A doctor has made two appointments, one at 15:00 and one at 15:30. The duration time of each examination is a random exponential variable with mean of 30 minutes. Moreover the durations are independent. We assume that the patients be punctual. a) Find the waiting time distribution b) Find the expected value of this distribution. c) If we assume that the first patient arrives in a time uniformly distributed between 14:50 and 15:10, how change the answers?
a) The waiting time distribution is $F_T(t)=\left\{\begin{matrix} 0;t<0\\ 1-e^{-1},t=0\\ 1-e^{-(\frac{t}{30}+1)},t>0\end{matrix}\right.$
b) $\mathbb{E}[T]=\frac{30}{e}$
c) Now the problem. I obtain $F_T(t)=\left\{\begin{matrix} 0;t<0\\ 1-\frac{1}{2}[e^{-\frac{2}{3}}+e^{-\frac{4}{3}}],t=0\\ 1-\frac{1}{2}[e^{-\frac{2}{3}}+e^{-\frac{4}{3}}]e^{-\frac{t}{30}},t>0\end{matrix}\right.$ but the solution is $F_T(t)=\left\{\begin{matrix} 0;t<0\\ 1-\frac{3}{2}[e^{-\frac{2}{3}}-e^{-\frac{4}{3}}],t=0\\ 1-\frac{3}{2}[e^{-\frac{2}{3}}-e^{-\frac{4}{3}}]e^{-\frac{t}{30}},t>0\end{matrix}\right.$. I don't understand where I wrong.

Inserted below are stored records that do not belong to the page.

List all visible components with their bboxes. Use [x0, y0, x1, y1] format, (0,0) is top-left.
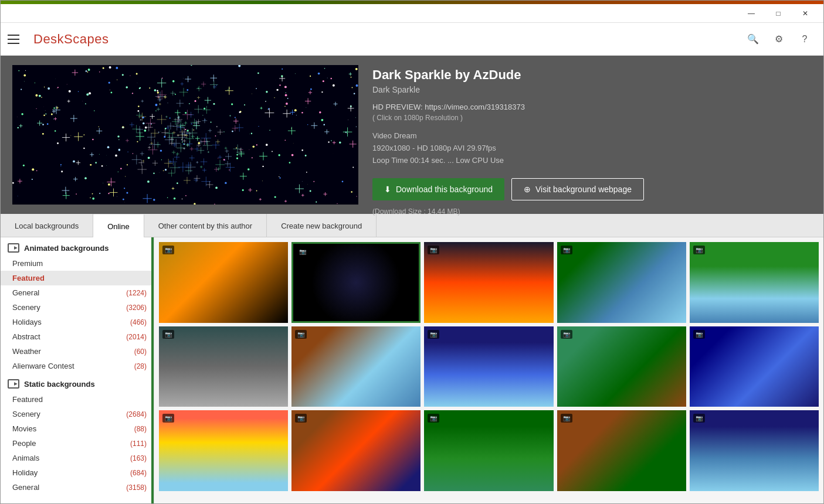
video-badge: 📷: [162, 246, 174, 254]
visit-icon: ⊕: [524, 185, 531, 194]
video-badge: 📷: [561, 330, 572, 339]
gallery-item[interactable]: 📷: [690, 242, 819, 323]
sidebar-item-label: Animals: [12, 454, 39, 462]
hamburger-line: [8, 43, 19, 44]
sidebar-item-count: (163): [130, 454, 147, 462]
download-button[interactable]: ⬇ Download this background: [372, 178, 504, 200]
sidebar-item-static-people[interactable]: People (111): [1, 436, 154, 451]
video-camera-icon: 📷: [165, 331, 172, 338]
gallery-item[interactable]: 📷: [424, 410, 553, 491]
main-content: Animated backgrounds Premium Featured Ge…: [1, 237, 823, 504]
preview-info: Dark Sparkle by AzDude Dark Sparkle HD P…: [372, 65, 812, 205]
sidebar-item-animated-alienware[interactable]: Alienware Contest (28): [1, 359, 154, 373]
gallery-item[interactable]: 📷: [424, 242, 553, 323]
gallery-item[interactable]: 📷: [557, 326, 686, 407]
preview-actions: ⬇ Download this background ⊕ Visit backg…: [372, 178, 812, 216]
gallery-item[interactable]: 📷: [159, 410, 288, 491]
help-button[interactable]: ?: [793, 28, 816, 51]
sidebar-item-label: Scenery: [12, 303, 40, 312]
gallery-item[interactable]: 📷: [159, 242, 288, 323]
sidebar-item-static-holiday[interactable]: Holiday (684): [1, 465, 154, 480]
sidebar-active-indicator: [151, 237, 154, 504]
appbar: DeskScapes 🔍 ⚙ ?: [1, 23, 823, 56]
gallery-item[interactable]: 📷: [159, 326, 288, 407]
tab-create-new-label: Create new background: [281, 222, 362, 230]
preview-title: Dark Sparkle by AzDude: [372, 67, 812, 83]
sidebar-item-static-general[interactable]: General (3158): [1, 480, 154, 495]
sidebar-item-animated-general[interactable]: General (1224): [1, 285, 154, 300]
sidebar-item-count: (28): [134, 362, 147, 370]
video-badge: 📷: [162, 330, 174, 339]
hamburger-line: [8, 39, 19, 40]
sidebar-item-animated-scenery[interactable]: Scenery (3206): [1, 300, 154, 315]
tab-online[interactable]: Online: [93, 214, 144, 239]
sidebar-item-label: General: [12, 288, 39, 297]
sidebar-static-header: Static backgrounds: [1, 373, 154, 392]
gallery-item[interactable]: 📷: [291, 326, 421, 407]
video-camera-icon: 📷: [430, 415, 437, 421]
preview-section: Dark Sparkle by AzDude Dark Sparkle HD P…: [1, 56, 823, 214]
video-camera-icon: 📷: [297, 415, 304, 421]
sidebar-item-count: (684): [130, 469, 147, 477]
static-section-icon: [8, 379, 19, 389]
sidebar: Animated backgrounds Premium Featured Ge…: [1, 237, 154, 504]
settings-button[interactable]: ⚙: [767, 28, 791, 51]
sidebar-item-count: (466): [130, 318, 147, 326]
download-icon: ⬇: [384, 185, 391, 194]
gallery-item[interactable]: 📷: [291, 242, 421, 323]
animated-section-label: Animated backgrounds: [24, 244, 108, 253]
preview-subtitle: Dark Sparkle: [372, 85, 812, 94]
video-badge: 📷: [561, 246, 572, 254]
close-button[interactable]: ✕: [792, 4, 819, 23]
app-title: DeskScapes: [33, 32, 109, 47]
sidebar-item-static-scenery[interactable]: Scenery (2684): [1, 407, 154, 421]
help-icon: ?: [802, 34, 808, 45]
minimize-button[interactable]: —: [738, 4, 765, 23]
maximize-button[interactable]: □: [765, 4, 792, 23]
download-label: Download this background: [396, 185, 493, 194]
sidebar-item-label: Abstract: [12, 332, 40, 341]
video-badge: 📷: [428, 414, 439, 423]
sidebar-item-label: General: [12, 483, 39, 492]
sidebar-item-animated-holidays[interactable]: Holidays (466): [1, 315, 154, 329]
sidebar-item-label: Weather: [12, 347, 41, 356]
sidebar-item-count: (2014): [126, 333, 147, 341]
video-camera-icon: 📷: [297, 331, 304, 338]
sidebar-item-animated-abstract[interactable]: Abstract (2014): [1, 329, 154, 344]
sidebar-item-count: (3158): [126, 483, 147, 492]
sidebar-item-static-animals[interactable]: Animals (163): [1, 451, 154, 465]
search-button[interactable]: 🔍: [741, 28, 765, 51]
titlebar: — □ ✕: [1, 4, 823, 23]
preview-image: [12, 65, 358, 205]
sidebar-item-label: Scenery: [12, 410, 40, 418]
tab-other-content[interactable]: Other content by this author: [144, 214, 267, 237]
tab-other-content-label: Other content by this author: [158, 222, 252, 230]
gallery-item[interactable]: 📷: [557, 242, 686, 323]
tab-create-new[interactable]: Create new background: [267, 214, 377, 237]
sidebar-item-label: Alienware Contest: [12, 362, 74, 370]
sidebar-item-animated-featured[interactable]: Featured: [1, 271, 154, 285]
video-camera-icon: 📷: [430, 247, 437, 253]
sidebar-item-animated-weather[interactable]: Weather (60): [1, 344, 154, 359]
sidebar-item-animated-premium[interactable]: Premium: [1, 256, 154, 271]
sidebar-item-count: (88): [134, 425, 147, 433]
preview-hd-link: HD PREVIEW: https://vimeo.com/319318373: [372, 103, 812, 111]
preview-meta-line1: Video Dream: [372, 130, 812, 142]
gallery-item[interactable]: 📷: [291, 410, 421, 491]
video-badge: 📷: [295, 330, 307, 339]
sidebar-item-count: (111): [130, 440, 147, 448]
tab-local-backgrounds[interactable]: Local backgrounds: [1, 214, 93, 237]
sidebar-item-static-movies[interactable]: Movies (88): [1, 421, 154, 436]
gallery: 📷📷📷📷📷📷📷📷📷📷📷📷📷📷📷: [154, 237, 823, 504]
hamburger-line: [8, 35, 19, 36]
gallery-item[interactable]: 📷: [424, 326, 553, 407]
gallery-item[interactable]: 📷: [690, 410, 819, 491]
gallery-item[interactable]: 📷: [690, 326, 819, 407]
preview-meta-line2: 1920x1080 - HD 1080p AVI 29.97fps: [372, 142, 812, 155]
sidebar-item-count: (3206): [126, 304, 147, 312]
visit-webpage-button[interactable]: ⊕ Visit background webpage: [511, 178, 644, 200]
gallery-item[interactable]: 📷: [557, 410, 686, 491]
hamburger-menu[interactable]: [8, 30, 26, 49]
sidebar-item-static-featured[interactable]: Featured: [1, 392, 154, 407]
animated-section-icon: [8, 243, 19, 253]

Could you please help me? Thanks in advance!
Say the arrival time of the first patient is $A$ minutes after 15:30 (thus $A<0$ always) and the exam time is $E$ minutes. You want the probability distribution of $\max \{ 0,A+E \}$. Begin with just the probability distribution of $A+E$. You have
$$F_{A+E}(t) =\int_{-\infty}^t \int_{-\infty}^{t-x} f_A(x) f_E(y) dy dx \\ = \frac{1}{600} \int_{-\infty}^t \int_{-\infty}^{t-x} 1_{[-40,-20]}(x) 1_{[0,\infty)}(y) e^{-y/30} dy dx \\ = \frac{1}{600} \int_{(-\infty,t] \cap [-40,-20]} \int_{(-\infty,t-x] \cap [0,\infty)} e^{-y/30} dy dx.$$
Now you need to work out these intersections. In $(-\infty,t] \cap [-40,-20]$, the left endpoint is always $-40$ but the right endpoint might be $-20$ or $t$ depending on whether $t>-20$ or not; moreover the intersection is empty if $t<-40$, so that case has zero probability.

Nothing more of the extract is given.